Kouchner: « La France doit reconnaître ses crimes horribles en Algérie »
L’ancien ministre français des affaires étrangères, Bernard Kouchner, semble revenir sur sa position vis-à-vis de la reconnaissance par la France de ses crimes perpétrés en Algérie.
En tout cas, c’est ce qu’il aurait laissé entendre lors d’une interview accordée samedi à Al Quds Al-Arabi dans laquelle il a dit : « La France a commis des crimes horribles en Algérie ».
« La France a commis des crimes horribles en Algérie qu’elle doit reconnaître. Il y a des événements et des faits qu’on ne puisse nier », a indiqué Bernard Kouchner, qui refusait d’évoquer ce dossier du temps de l’ancien président français, Nicolas Sarkozy.
L’ancien chef de la diplomatie française avait dit en février 2010 que: « la relation entre la France et l’Algérie sera peut-être plus simple lorsque la génération de l’indépendance (1er Novembre 1954) ne sera plus au pouvoir». Autrement dit, le responsable français ne souhaiterait plus voir aux commandes de l’Algérie des héros qui ont pris les armes pour chasser à jamais le colonisateur français.

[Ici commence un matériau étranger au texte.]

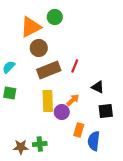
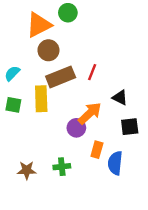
orange arrow: (73, 100) -> (90, 113), size x1.5
yellow rectangle: (48, 101) -> (41, 99), moved
green cross: (40, 144) -> (62, 167), moved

Le virement de position de Kouchner par rapport au passé colonial de son pays ne peut que susciter d’interrogations, d’autant plus que ses propos soient tenus à quelques semaines d’une élection présidentielle cruciale en France!
Ne cherche-t-il pas, en vérité, à occuper un poste au sein du prochain gouvernement si Emmanuel Macron, qu’il n’a pas tari d’éloges et promet de lui donner sa voix, venait être élu à la magistrature suprême?
« Je refuse ce qualificatif (crime contre l’humanité). Je pense que Macron n’était pas chanceux de l’expression qu’il a utilisée. S’il ne s’agissait pas d’un lapsus dû à un excès de zèle, je dirais que c’est une tentative d’attirer les électeurs français d’origine algérienne. On ne peut traiter ce genre de dossiers sensibles et cette histoire pleine de plaies et de douleurs par des déclarations aux conséquences incalculables», a-t-il estimé en revanche.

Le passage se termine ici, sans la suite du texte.